Y en este punto, podemos volver al capítulo V de aquella novela que tiene uno de los finales más dramáticos y dolorosos en la historia de la literatura: Las uvas de la ira. El hambre que acecha a los cosecheros, que pronto perderán sus tierras, está atravesada por la malhadada presencia del banco: “El banco es mucho más que un grupo de hombres. Es el monstruo. Los hombres lo hicieron, pero no pueden someterlo”. Ninguna peste ni pandemia someterá a los bancos. Y así mueran banqueros en medio de las catástrofes sanitarias, el desalmado banco se preservará.

La pandemia del coronavirus, que amenaza y conmueve al mundo, ha dado para cábalas y otras especulaciones. ¿Se hundirá el capitalismo salvaje? ¿se hará trizas el neoliberalismo? ¿Habrá nuevas formas de contener el cambio climático? Por el contrario, puede ser que afine corrupciones y reanime para nuestro asombro (o asco) situaciones lumpescas y que parecen obra del realismo mágico (o máfico) como las recientemente avizoradas en Bello, Antioquia, donde, en plena cuarentena, una multitud desfiló por las calles y acompañó hasta un cementerio, con aplausos, vivas y disparos, el féretro con los restos mortales de un hampón.

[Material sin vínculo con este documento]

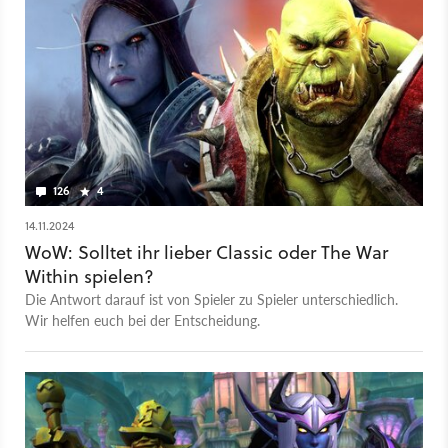
126
4
14.11.2024
WoW: Solltet ihr lieber Classic oder The War
Within spielen?
Die Antwort darauf ist von Spieler zu Spieler unterschiedlich.
Wir helfen euch bei der Entscheidung.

En todo caso, se requiere más que una pandemia, tan devastadora y pavorosa como la actual, para cambiar el mundo. La acaecida hace cien años y que mató más gente que la Primera Guerra Mundial, no dio nuevos rumbos al planeta. Más bien, aupó con más ganas y ambiciones otras guerras, otras maneras de la destrucción masiva. No nos hagamos ilusiones. El hombre, a lo Hobbes, sigue siendo un lobo para el hombre. Pobre lobo que ha salido tan mal librado de tal comparación.

Por estos días, en que he visto (y escuchado) más pájaros en los árboles de mi calle, he vuelto a Dante. Y su perentorio aviso de “perded toda esperanza” me vuelve a estremecer. Alguna corazonada me dice que el cielo debe ser muy desagradable porque está lleno de banqueros. Sí, señor Twain, el infierno es mejor por la compañía.